Currency Market Analysis
Sep 14, 2015 | Currency Market Analysis
On Thursday evening at 19:00 the Federal Reserve will make its latest decision on interest rates, with investors and economists extremely divided on whether the US will finally raise rates. Since June, this September 16-17 meeting was highlighted by experts as the ‘most likely’ time for the Fed to begin tightening as US economic growth gathered steam over Q2.
However, China’s stock market crisis and major FX interventions have raised concerns about the strength of global growth, leading many investors to believe the Fed will choose not to make a move this week. With interest rates the most important driver of currencies, and the Fed the most important central bank globally, Thursday’s announcement is expected to be a major trading point for the US dollar, Pound and Euro
The US dollar lost around 2% against both the Euro and Pound last week as traders nervously expect no US rate hike this week. On Thursday at 19:00 the Fed will make its highly anticipated policy decision and release its latest economic forecasts. Policymakers will also release their individual interest rate predictions, the so-called ‘dot-plots’, which will give traders a clearer view on when and how many times the US could raise rates in the next 6 months. If the Fed do decide to hike this week, the cost of buying US dollar could spike very sharply.
Data this weekend from China uncovered more weaker-than-expected news, keeping alive the prospect of more emergency action from China as the country’s economic slowdown continues. Last week China launched a major overnight operation to boost the value of the Yuan and stop FX traders from betting on further Yuan losses.
The Euro could set its sixth straight day of gains against the US dollar today - a rally of over 2% ahead of this week’s all-important US interest rate decision. Tomorrow’s German ZEW Index will be published at 10:00 and this could be a key test for the Euro. The Index is forecast to drop from 25.0 to 18.5 with investors worried about the negative impact of China’s economic slowdown on demand for German exports.
The Swiss National Bank is widely expected to make no change to its negative interest policy when it makes its once-a-quarter policy decision this Thursday at 08:30. On September 17, the morning before the all-important US rate decision, the SNB is likely to keep rates at -0.25% and its bank deposit rate ‘tax’ at 0.75%. Switzerland narrowly avoided recession in Q2 and the Swiss franc's recent losses mean the SNB is under less pressure to take aggressive franc-negative action. Last week the franc lost 2% and fell to 8-month lows against the Euro.

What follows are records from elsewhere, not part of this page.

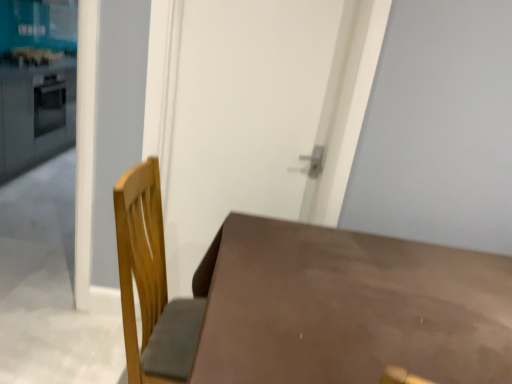 Question: Is brown matte table at lower left at the right side of matte white counter top at left, positioned as the second counter top in top-to-bottom order?

Choices:
 (A) yes
 (B) no

Answer: (A)

Question: Is the depth of brown matte table at lower left greater than that of matte white counter top at left, the first counter top when ordered from bottom to top?

Choices:
 (A) yes
 (B) no

Answer: (B)

Question: From a real-world perspective, is brown matte table at lower left located beneath matte white counter top at left, positioned as the second counter top in top-to-bottom order?

Choices:
 (A) yes
 (B) no

Answer: (A)

Question: Does brown matte table at lower left turn towards matte white counter top at left, positioned as the second counter top in top-to-bottom order?

Choices:
 (A) no
 (B) yes

Answer: (A)

Question: Is brown matte table at lower left not close to matte white counter top at left, the first counter top when ordered from bottom to top?

Choices:
 (A) yes
 (B) no

Answer: (A)

Question: Considering the relative sizes of brown matte table at lower left and matte white counter top at left, the first counter top when ordered from bottom to top, in the image provided, is brown matte table at lower left smaller than matte white counter top at left, the first counter top when ordered from bottom to top,?

Choices:
 (A) no
 (B) yes

Answer: (A)

Question: From a real-world perspective, is matte white counter top at upper left, which appears as the 1th counter top when viewed from the top, on matte white counter top at left, the first counter top when ordered from bottom to top?

Choices:
 (A) yes
 (B) no

Answer: (A)

Question: From the image's perspective, is matte white counter top at upper left, the 2th counter top in the bottom-to-top sequence, above matte white counter top at left, positioned as the second counter top in top-to-bottom order?

Choices:
 (A) no
 (B) yes

Answer: (B)

Question: From the image's perspective, is matte white counter top at upper left, which appears as the 1th counter top when viewed from the top, located beneath matte white counter top at left, the first counter top when ordered from bottom to top?

Choices:
 (A) yes
 (B) no

Answer: (B)

Question: Is matte white counter top at upper left, which appears as the 1th counter top when viewed from the top, not within matte white counter top at left, positioned as the second counter top in top-to-bottom order?

Choices:
 (A) no
 (B) yes

Answer: (B)

Question: Can you confirm if matte white counter top at upper left, which appears as the 1th counter top when viewed from the top, is smaller than matte white counter top at left, positioned as the second counter top in top-to-bottom order?

Choices:
 (A) yes
 (B) no

Answer: (A)

Question: Is matte white counter top at upper left, which appears as the 1th counter top when viewed from the top, next to matte white counter top at left, positioned as the second counter top in top-to-bottom order?

Choices:
 (A) no
 (B) yes

Answer: (A)

Question: Is brown matte table at lower left at the left side of matte white counter top at upper left, which appears as the 1th counter top when viewed from the top?

Choices:
 (A) yes
 (B) no

Answer: (B)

Sterling remains stuck near 3-month lows against a strengthening Euro despite last week’s positive Bank of England news. On September 10th the BOE made no changes to its record low 0.5% bank rate but policymakers ‘suggested’ that China-led market volatility in recent weeks will not unravel plans to raise UK interest rates in 2016. CPI Tuesday at 09:30 tomorrow is expected to show that UK inflation dropped back to zero percent in August before Wednesday morning’s more influential UK labour market data.